Boys are being failed by the British education system because it has become too focused on
girls, the headmaster of Eton has warned.

By Laura Roberts


Tony Little said that the different sexes required different teaching methods to bring out students' potential and that GCSEs favour girls more than boys.
He also blamed teachers for failing to realise that boys are "more emotional" than girls, despite the fact that girls "turn on the waterworks".

Mr Little, who co-hosted the International Boys' Schools Coalition Conference at the Guildhall with David Levin, headmaster of City of London School, said: “As a nation, we do not support and nurture boys, especially teenage boys, at all well.
“It is foolish to assume that boys can always be helped in the same way as girls. We feel our education system needs to face up to that fact.”

Boys, he believes, require a more physical and active style of learning. He said that an increased verbal element of GCSEs favoured girls over boys and that educational techniques had become skewed because of the male-dominated society of the past.
“It's assumed that opening up opportunity means giving a better deal to girls and women. I don't decry that in the slightest — we have moved hugely forward,” he said. “But there's a point at which that agenda has been at the expense of recognising what's happening in boys and education.”

Eton, the school attended by David Cameron, has been boys-only for nearly 600 years.
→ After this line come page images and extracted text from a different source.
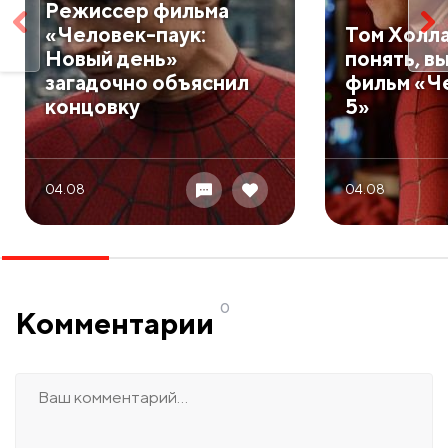
Режиссер фильма
«Человек-паук:
Том Холла
Новый день»
понять, в
загадочно объяснил
фильм «Ч
концовку
5»
04.08
04.08
0
Комментарии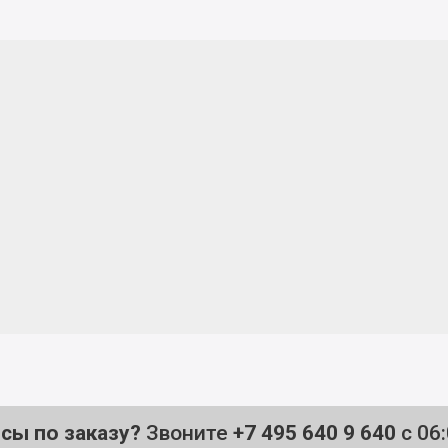
осы по заказу?
Звоните
+7 495 640 9 640
с 06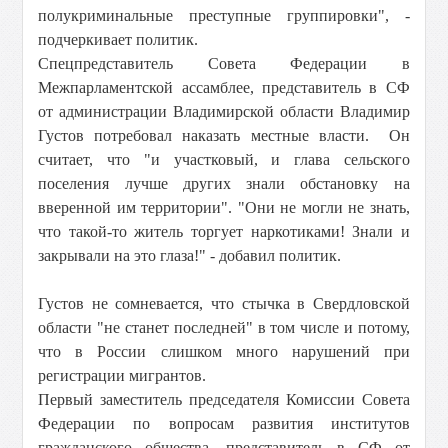
полукриминальные преступные группировки", -
подчеркивает политик.
Спецпредставитель Совета Федерации в
Межпарламентской ассамблее, представитель в СФ
от администрации Владимирской области Владимир
Густов потребовал наказать местные власти. Он
считает, что "и участковый, и глава сельского
поселения лучше других знали обстановку на
вверенной им территории". "Они не могли не знать,
что такой-то житель торгует наркотиками! Знали и
закрывали на это глаза!" - добавил политик.
Густов не сомневается, что стычка в Свердловской
области "не станет последней" в том числе и потому,
что в России слишком много нарушений при
регистрации мигрантов.
Первый заместитель председателя Комиссии Совета
Федерации по вопросам развития институтов
гражданского общества, представитель в СФ от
Mr Little's claims were supported by research submitted at the conference which claimed that boys and girls benefited from different teaching techniques which could be administered either in single-sex environments or at mixed schools.
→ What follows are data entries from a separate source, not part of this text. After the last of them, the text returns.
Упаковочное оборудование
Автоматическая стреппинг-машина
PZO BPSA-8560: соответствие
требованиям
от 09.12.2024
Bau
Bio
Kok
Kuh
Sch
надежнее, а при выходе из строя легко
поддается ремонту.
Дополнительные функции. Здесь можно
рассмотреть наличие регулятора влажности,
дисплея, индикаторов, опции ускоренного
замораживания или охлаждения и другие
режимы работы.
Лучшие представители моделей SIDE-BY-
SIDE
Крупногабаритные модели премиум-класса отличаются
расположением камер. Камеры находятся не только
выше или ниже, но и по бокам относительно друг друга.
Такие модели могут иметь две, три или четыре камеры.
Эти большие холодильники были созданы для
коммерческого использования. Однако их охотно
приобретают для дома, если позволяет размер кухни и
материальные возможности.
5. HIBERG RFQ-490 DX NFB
It also said that boys were more likely to be labelled "disruptive or rebellious" in mixed classrooms where the presence of girls might encourage them to try and be "cool" rather than studious. This situation affected the learning experience of both girls and boys, it stated.

Meanwhile it concluded that arts, music, creative writing and design and technology was more likely to "flourish" in all-boys schools. For the last 20 years girls have outperformed boys at GCSE and A Level with some education experts complaining that coursework is more suited to female pupils.